0

Say that I have the following vector:

dat <- c(1,0,-1,1,0,-1,1,0,1)

I want a vector that counts the occurences of 1, 0 an -1 in dat but as an ongoing tally. The solution would look like so:

tally <- c(1,1,1,2,2,2,3,3,4)

So essentially my new vector has an ongoing tally of 1, 0 and -1 from dat. I am looking for a way to do this calculation in R so I can use it on a much larger set.

Chris95
  • 75
  • 1
  • 10
  • This isn't well defined. Are the values in `dat` always to be taken in chunks of three?
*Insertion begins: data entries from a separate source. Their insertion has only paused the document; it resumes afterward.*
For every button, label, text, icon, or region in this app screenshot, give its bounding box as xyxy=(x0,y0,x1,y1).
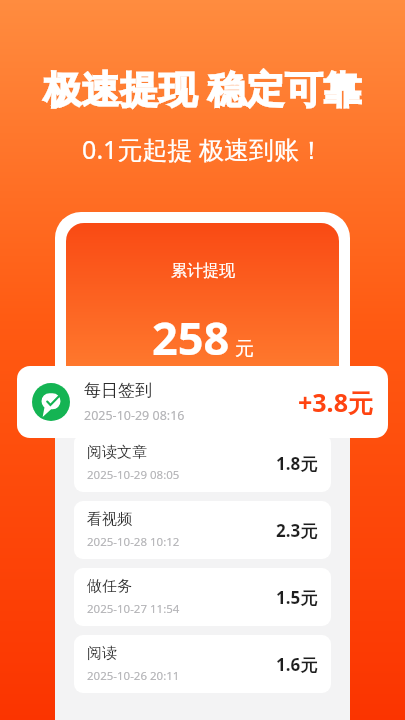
button[interactable]: 阅读 xyxy=(74,635,331,693)
staticText: 2025-10-27 11:54 xyxy=(87,601,180,617)
button[interactable]: 做任务 xyxy=(74,568,331,626)
staticText: 阅读 xyxy=(87,644,117,663)
staticText: 2025-10-28 10:12 xyxy=(87,534,180,550)
staticText: 做任务 xyxy=(87,577,132,596)
staticText: 0.1元起提 极速到账！ xyxy=(82,132,324,166)
staticText: 2025-10-29 08:05 xyxy=(87,467,180,483)
staticText: 2025-10-29 08:16 xyxy=(84,407,185,424)
other: 每日签到 xyxy=(32,383,70,421)
button[interactable]: 看视频 xyxy=(74,501,331,559)
button[interactable]: 阅读文章 xyxy=(74,434,331,492)
staticText: 1.8元 xyxy=(276,452,318,475)
staticText: 1.5元 xyxy=(276,586,318,609)
staticText: +3.8元 xyxy=(298,385,373,419)
staticText: 1.6元 xyxy=(276,653,318,676)
staticText: 258 xyxy=(152,307,230,368)
staticText: 每日签到 xyxy=(84,380,152,401)
staticText: 看视频 xyxy=(87,510,132,529)
staticText: 元 xyxy=(235,337,254,361)
staticText: 累计提现 xyxy=(171,261,235,281)
staticText: 极速提现 稳定可靠 xyxy=(43,62,362,114)
staticText: 阅读文章 xyxy=(87,443,147,462)
staticText: 2025-10-26 20:11 xyxy=(87,668,180,684)
staticText: 2.3元 xyxy=(276,519,318,542)
button[interactable]: 每日签到 xyxy=(17,366,388,438)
How do you know which values in `tally` are counting which values? Or do you mean that `tally` should be read positionally? – joran Dec 20 '17 at 20:48
  • 2
    The very first answer here works fine with vectors: [Numbering rows within groups in a data frame](https://stackoverflow.com/questions/12925063/numbering-rows-within-groups-in-a-data-frame) – Henrik Dec 20 '17 at 20:51
  • @joran Apologies, the only possible values in dat will be in {1, 0 ,-1} but they will not be bunched in threes (i.e the distribution of the {1, 0, -1} in dat is random). And yes, I mean that tally should be read positionally. – Chris95 Dec 20 '17 at 21:00

2 Answers2

1

Here is a fairly simple approach:

> dat <- c(1,0,-1,1,0,-1,1,0,1)
> tally <- ave(dat, factor(dat), FUN=seq_along)
> tally
[1] 1 1 1 2 2 2 3 3 4

The ave function splits the dat vector apart by the unique values in dat (-1, 0, and 1 in this case), then seq_along is a quick and dirty way to get the running tally for each unique value, then ave puts the separate cumulative counts back together in the order to match the original data.

Greg Snow
  • 47,077
  • 6
  • 76
  • 101
1
dat <- c(1,0,-1,1,0,-1,1,0,1)

new_vec <- NULL
count_this <- function(vec) {
    for(i in 1:length(vec)) {
    this_elem = vec[i]
    before_vec <- vec[1:i]
    contains_vec <- before_vec[before_vec == this_elem]
    new_vec[i] <- length(contains_vec)
    }
    return(new_vec)
}

Use like this:

count_this(dat)

1 1 1 2 2 2 3 3 4

But definitely use Greg's much more efficient approach:

dat_long <- round(rnorm(10000), 0)

start.time <- Sys.time()
res_a <- count_this(dat_long)
end.time <- Sys.time()
time.taken <- end.time - start.time
p_1 <- as.vector(time.taken)

start.time <- Sys.time()
res_b <- ave(dat_long, factor(dat_long), FUN=seq_along)
end.time <- Sys.time()
time.taken <- end.time - start.time
p_2 <- as.vector(time.taken)

final <- data.frame(For_Loop = p_1, Vectorized = p_2)
mp <- barplot(as.matrix(final), col='steelblue', beside=T, main='Runtimes for Tally Algoritm')

enter image description here

Cybernetic
  • 11,188
  • 15
  • 76
  • 114